» DATASET RECORDS
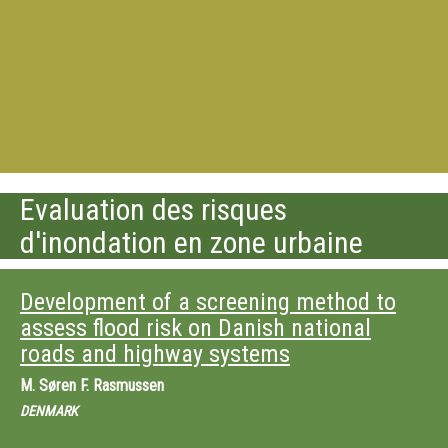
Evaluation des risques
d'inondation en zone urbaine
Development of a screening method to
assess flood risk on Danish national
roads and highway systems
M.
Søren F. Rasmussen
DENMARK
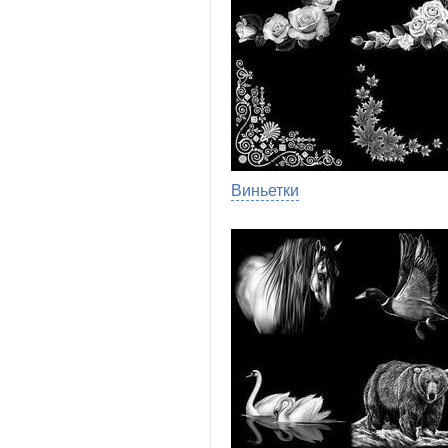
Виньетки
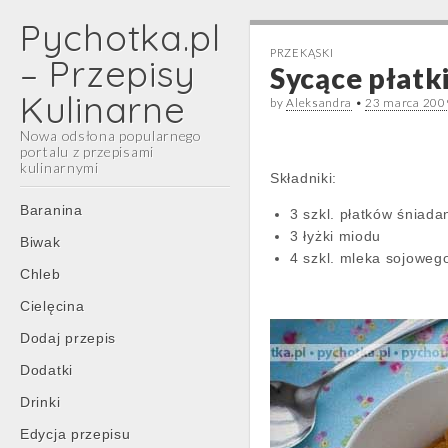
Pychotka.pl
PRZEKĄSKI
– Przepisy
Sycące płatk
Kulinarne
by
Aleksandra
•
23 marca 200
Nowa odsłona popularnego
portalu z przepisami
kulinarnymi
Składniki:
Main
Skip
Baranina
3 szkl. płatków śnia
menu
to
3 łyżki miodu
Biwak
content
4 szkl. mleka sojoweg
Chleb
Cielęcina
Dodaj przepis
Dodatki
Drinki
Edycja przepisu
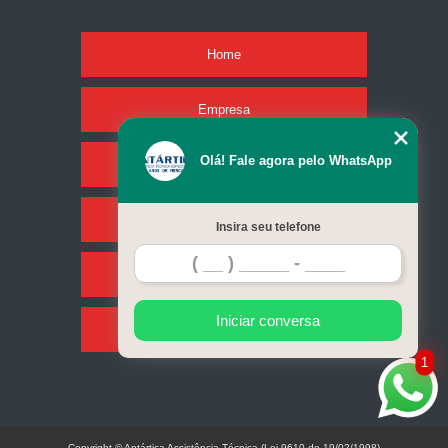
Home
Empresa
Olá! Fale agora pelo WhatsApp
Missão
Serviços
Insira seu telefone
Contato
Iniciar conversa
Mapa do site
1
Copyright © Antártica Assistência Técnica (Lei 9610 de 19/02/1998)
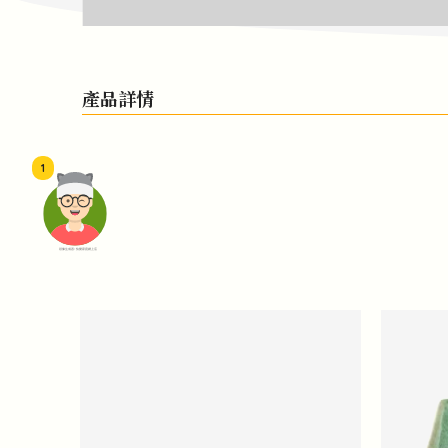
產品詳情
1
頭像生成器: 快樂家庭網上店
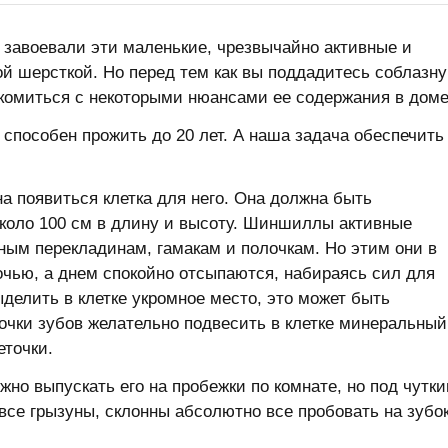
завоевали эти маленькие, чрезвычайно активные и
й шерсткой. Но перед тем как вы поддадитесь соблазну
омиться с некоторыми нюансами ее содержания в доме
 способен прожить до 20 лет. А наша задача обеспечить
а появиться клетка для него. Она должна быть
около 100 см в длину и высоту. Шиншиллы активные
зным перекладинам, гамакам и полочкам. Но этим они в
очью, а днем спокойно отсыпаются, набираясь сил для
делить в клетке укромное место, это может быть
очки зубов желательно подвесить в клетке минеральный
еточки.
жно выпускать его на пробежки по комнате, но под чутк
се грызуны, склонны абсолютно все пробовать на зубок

» REQUIRED ACTION
Print every entry verbatim and leave all pictures out.

» TASK RESULT
Evaluation des risques
d'inondation en zone urbaine
Development of a screening method to
assess flood risk on Danish national
roads and highway systems
M.
Søren F. Rasmussen
DENMARK
Виньетки
Pychotka.pl
PRZEKĄSKI
– Przepisy
Sycące płatk
Kulinarne
by
Aleksandra
•
23 marca 200
Nowa odsłona popularnego
portalu z przepisami
kulinarnymi
Składniki:
Main
Skip
Baranina
3 szkl. płatków śnia
menu
to
3 łyżki miodu
Biwak
content
4 szkl. mleka sojoweg
Chleb
Cielęcina
Dodaj przepis
Dodatki
Drinki
Edycja przepisu
Home
Empresa
Olá! Fale agora pelo WhatsApp
Missão
Serviços
Insira seu telefone
Contato
Iniciar conversa
Mapa do site
1
Copyright © Antártica Assistência Técnica (Lei 9610 de 19/02/1998)
產品詳情
1
頭像生成器: 快樂家庭網上店
завоевали эти маленькие, чрезвычайно активные и
й шерсткой. Но перед тем как вы поддадитесь соблазну
омиться с некоторыми нюансами ее содержания в доме
 способен прожить до 20 лет. А наша задача обеспечить
а появиться клетка для него. Она должна быть
около 100 см в длину и высоту. Шиншиллы активные
зным перекладинам, гамакам и полочкам. Но этим они в
очью, а днем спокойно отсыпаются, набираясь сил для
делить в клетке укромное место, это может быть
очки зубов желательно подвесить в клетке минеральный
еточки.
жно выпускать его на пробежки по комнате, но под чутк
се грызуны, склонны абсолютно все пробовать на зубок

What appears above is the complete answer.